5 questions about producer responsibility for packaging
1. What does the EU legislation say about producer responsibility for packaging?
The European Union has made Extended Producer Responsibility mandatory for all Member States in the Waste Framework Directive. The industry will have to pay the full costs for collection, sorting, and treatment of the collected packaging waste, paying parts of the communication and awareness raising costs and paying part of the costs for the clean-up of litter. The industry then gets the revenues of selling the sorted materials, which covers some of the costs.
2. How is producer responsibility for packaging organized in Sweden?
The EPR system in Sweden is organized in a similar way as in Finland: one non-profit company collects the necessary fees from industry while material organizations are responsible for the operations. Nevertheless, in Sweden the system is changing as in the future municipalities will be responsible for the collection and the EPR system will have to reimburse the necessary costs.
3. How about Norway?
Contrary to Finland and Sweden, the municipalities were always responsible for the collection in Norway and the Norwegian EPR system, organized in a non-profit way and owned by the obligated industry supported by material organizations for the operations, must reimburse the collection costs to municipalities.
Unfortunately, both in Sweden and in Norway the governments had accredited competing organizations but without creating a level playing field between the competing EPR systems. So, it has not been ensured that both systems must meet the same conditions and targets and that the targets are compliant with legislation.

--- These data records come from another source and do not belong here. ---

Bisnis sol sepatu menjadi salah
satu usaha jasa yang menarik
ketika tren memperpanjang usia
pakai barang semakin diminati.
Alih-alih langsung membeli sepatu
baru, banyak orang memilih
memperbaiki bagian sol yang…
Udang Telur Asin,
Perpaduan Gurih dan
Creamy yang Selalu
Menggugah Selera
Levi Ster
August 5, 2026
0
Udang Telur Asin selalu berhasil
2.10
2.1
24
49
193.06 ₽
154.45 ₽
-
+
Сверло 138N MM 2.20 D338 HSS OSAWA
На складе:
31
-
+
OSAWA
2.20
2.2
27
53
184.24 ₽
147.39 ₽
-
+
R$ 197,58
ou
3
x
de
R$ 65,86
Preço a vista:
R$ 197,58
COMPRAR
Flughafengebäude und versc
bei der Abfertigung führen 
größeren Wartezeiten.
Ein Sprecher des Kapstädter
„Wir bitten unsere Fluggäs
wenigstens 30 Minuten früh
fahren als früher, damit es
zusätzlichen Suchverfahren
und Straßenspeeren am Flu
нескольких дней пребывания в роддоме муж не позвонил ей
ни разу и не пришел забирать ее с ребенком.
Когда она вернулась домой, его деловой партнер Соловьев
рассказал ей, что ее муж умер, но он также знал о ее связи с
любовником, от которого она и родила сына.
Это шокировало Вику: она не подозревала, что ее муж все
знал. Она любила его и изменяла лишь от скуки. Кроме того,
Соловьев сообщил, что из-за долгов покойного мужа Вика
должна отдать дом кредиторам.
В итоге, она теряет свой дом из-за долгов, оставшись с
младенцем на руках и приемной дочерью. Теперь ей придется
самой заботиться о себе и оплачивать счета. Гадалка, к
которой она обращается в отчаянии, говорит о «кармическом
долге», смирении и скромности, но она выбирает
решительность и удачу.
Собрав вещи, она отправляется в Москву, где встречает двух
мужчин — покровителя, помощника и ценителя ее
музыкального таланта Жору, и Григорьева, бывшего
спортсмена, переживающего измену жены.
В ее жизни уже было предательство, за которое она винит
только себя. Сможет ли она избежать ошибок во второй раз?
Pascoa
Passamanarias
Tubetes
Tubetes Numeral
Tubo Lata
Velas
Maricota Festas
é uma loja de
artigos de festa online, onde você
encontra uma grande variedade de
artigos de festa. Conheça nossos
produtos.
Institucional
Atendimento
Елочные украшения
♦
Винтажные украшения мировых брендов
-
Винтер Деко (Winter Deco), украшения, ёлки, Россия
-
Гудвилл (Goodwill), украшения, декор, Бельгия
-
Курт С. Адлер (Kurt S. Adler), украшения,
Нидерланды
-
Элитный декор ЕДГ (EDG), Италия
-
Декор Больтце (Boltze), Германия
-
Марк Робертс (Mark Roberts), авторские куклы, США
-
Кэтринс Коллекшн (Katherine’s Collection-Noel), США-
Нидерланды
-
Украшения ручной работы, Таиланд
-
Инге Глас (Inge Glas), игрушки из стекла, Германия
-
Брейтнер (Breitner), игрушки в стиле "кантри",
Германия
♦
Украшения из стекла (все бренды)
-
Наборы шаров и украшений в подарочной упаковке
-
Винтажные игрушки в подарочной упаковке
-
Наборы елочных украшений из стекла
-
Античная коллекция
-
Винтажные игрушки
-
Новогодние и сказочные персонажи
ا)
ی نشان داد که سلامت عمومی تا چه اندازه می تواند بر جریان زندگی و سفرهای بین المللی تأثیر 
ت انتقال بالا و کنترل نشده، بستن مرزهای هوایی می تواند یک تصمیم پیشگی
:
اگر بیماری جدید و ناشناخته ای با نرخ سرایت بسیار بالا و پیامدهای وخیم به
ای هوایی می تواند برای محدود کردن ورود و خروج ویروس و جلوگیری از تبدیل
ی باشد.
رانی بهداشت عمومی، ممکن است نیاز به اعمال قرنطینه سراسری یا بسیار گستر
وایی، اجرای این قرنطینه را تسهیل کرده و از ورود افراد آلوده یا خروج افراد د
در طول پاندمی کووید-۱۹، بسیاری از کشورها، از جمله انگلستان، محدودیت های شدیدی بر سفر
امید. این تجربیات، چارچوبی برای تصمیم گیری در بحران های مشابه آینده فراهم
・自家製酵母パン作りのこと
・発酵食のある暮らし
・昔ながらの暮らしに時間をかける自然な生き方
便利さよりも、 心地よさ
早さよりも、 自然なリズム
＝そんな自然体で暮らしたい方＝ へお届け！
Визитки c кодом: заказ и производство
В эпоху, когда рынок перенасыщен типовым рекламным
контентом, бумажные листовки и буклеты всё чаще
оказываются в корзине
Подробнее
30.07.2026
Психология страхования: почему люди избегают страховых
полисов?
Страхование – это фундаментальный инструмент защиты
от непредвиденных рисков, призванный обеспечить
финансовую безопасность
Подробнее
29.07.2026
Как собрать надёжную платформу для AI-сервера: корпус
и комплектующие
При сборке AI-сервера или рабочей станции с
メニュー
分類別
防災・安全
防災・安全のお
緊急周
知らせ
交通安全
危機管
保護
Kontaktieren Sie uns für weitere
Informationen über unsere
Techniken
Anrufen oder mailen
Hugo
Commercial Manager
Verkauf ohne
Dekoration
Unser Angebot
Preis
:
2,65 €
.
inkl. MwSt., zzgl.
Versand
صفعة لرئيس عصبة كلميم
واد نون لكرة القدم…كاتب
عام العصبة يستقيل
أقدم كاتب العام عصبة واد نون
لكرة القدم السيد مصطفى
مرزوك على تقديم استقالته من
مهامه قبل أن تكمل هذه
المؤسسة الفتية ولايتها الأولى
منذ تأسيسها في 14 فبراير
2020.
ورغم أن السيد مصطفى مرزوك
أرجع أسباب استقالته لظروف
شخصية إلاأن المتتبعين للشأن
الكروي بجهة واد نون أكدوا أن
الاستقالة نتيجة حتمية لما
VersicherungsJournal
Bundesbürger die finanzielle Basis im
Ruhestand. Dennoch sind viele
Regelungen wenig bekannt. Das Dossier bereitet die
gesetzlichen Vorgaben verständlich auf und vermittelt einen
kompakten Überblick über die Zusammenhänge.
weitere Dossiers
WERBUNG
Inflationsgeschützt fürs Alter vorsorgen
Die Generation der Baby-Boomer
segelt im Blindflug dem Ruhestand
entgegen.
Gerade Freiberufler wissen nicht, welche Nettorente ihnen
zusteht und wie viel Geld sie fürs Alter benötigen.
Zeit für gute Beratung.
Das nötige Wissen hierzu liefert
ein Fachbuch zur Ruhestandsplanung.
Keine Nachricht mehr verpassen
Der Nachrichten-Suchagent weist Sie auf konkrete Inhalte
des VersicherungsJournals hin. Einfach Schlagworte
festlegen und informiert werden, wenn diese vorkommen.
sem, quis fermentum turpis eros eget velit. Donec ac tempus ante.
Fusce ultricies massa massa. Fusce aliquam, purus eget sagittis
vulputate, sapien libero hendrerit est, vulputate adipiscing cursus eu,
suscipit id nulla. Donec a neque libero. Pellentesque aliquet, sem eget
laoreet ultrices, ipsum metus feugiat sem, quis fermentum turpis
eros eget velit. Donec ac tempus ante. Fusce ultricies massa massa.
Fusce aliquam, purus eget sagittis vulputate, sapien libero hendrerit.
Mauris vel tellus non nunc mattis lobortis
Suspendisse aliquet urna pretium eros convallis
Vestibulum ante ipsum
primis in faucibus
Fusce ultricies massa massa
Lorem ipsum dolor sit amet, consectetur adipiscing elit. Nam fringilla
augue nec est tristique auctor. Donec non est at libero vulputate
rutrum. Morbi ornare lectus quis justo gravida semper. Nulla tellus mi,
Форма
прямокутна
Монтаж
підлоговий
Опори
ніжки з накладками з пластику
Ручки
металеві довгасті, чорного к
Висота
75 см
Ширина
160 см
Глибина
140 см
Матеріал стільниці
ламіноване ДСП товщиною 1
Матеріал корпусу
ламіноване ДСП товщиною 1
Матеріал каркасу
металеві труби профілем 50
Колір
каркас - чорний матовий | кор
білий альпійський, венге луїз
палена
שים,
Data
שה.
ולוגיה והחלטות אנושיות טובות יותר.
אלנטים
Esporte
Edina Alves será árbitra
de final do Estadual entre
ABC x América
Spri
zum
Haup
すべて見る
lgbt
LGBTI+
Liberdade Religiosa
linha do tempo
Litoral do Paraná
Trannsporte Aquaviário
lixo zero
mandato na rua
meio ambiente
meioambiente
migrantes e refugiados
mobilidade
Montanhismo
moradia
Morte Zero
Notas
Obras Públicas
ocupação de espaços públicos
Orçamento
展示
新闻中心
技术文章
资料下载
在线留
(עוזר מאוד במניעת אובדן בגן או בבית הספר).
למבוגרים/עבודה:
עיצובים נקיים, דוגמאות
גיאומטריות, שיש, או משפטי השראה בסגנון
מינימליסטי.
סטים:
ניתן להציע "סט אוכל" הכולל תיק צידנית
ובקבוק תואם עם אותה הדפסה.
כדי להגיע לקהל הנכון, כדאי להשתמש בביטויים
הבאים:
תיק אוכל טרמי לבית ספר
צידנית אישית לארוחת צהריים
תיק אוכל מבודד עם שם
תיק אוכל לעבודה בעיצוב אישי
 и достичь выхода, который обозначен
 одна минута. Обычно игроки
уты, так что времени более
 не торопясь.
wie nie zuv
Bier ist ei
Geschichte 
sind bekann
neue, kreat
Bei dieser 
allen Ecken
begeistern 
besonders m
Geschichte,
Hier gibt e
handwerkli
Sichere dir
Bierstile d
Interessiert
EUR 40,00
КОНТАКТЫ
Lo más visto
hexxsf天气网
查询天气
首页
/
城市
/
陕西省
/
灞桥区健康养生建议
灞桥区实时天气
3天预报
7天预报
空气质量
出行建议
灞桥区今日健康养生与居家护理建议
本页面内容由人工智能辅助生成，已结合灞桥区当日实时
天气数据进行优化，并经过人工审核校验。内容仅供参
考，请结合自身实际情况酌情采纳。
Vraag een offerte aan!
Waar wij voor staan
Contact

Experience from Germany shows that when a government allows competing EPR systems, they need to establish a very strong monitoring and enforcement system so that all players follow the same rules. Since the German EPR system nearly crashed in 2014, Germany established now a so-called “Central Agency”, a private foundation vested with sovereign rights, which is now monitoring and somehow enforcing EPR both for all companies and for all EPR systems so that the whole system has stabilized and is improving performance now again.
4. How is producer responsibility for packaging organized in some other EU countries, where it is organized differently than in Finland?
In Belgium municipalities are responsible for collection and sorting but in a way that the activities are aligned with their EPR system. This has led to a very close cooperation between the two actors and to one of the best results all over Europe. In addition, Belgium has special rules for commercial and transport packaging so that industry has founded a separate special EPR system for commercial packaging, with the focus to bring transparency in the management of commercial packaging waste, to document performance and to help companies to start and establish separate collection already in the company.
5. Any other examples?
Another EPR can be found in Bulgaria where the government has accredited six separate. However, the EPR systems don’t work together, but they have distributed the country amongst them so that each of them provides the collection, sorting and recycling services to a specific part of the country, representing its market share. So, the service to the public is not the same all over the country, partly depending also on the ambitions of the respective EPR system, leading even to the fact that parts of the country are not covered by any EPR system being too expensive and costly to be provided with a collection service.
The implementation of EPR is very different from country to country so that it is necessary and useful to ask the member States to use the best practices from other countries to increase and improve the performance of the EPR systems for the benefit of our inhabitants and our industry.